__TASK__
From the entries, copy every line that carries the string "Morty".

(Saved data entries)
────────────────────
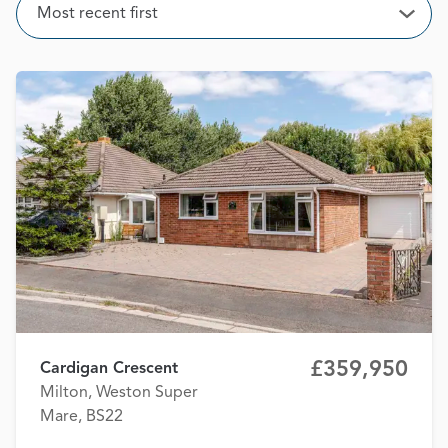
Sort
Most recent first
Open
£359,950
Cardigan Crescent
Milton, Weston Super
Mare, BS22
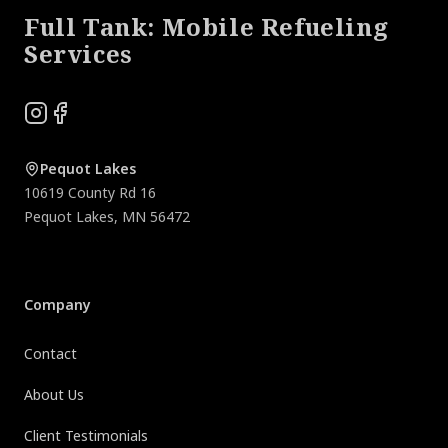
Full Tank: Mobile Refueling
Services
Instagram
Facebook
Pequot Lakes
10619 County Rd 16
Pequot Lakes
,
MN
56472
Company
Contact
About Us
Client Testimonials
────────────────────
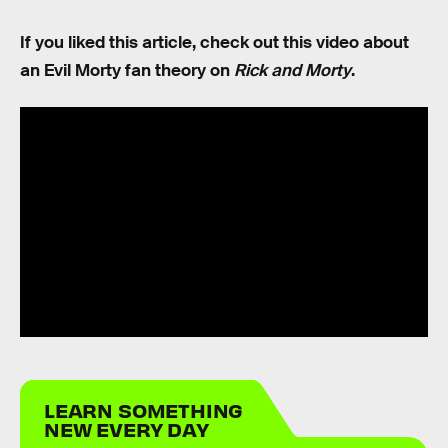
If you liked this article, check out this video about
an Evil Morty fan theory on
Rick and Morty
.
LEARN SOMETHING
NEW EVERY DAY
────────────────────
__TASK ANSWER__
an Evil Morty fan theory on
Rick and Morty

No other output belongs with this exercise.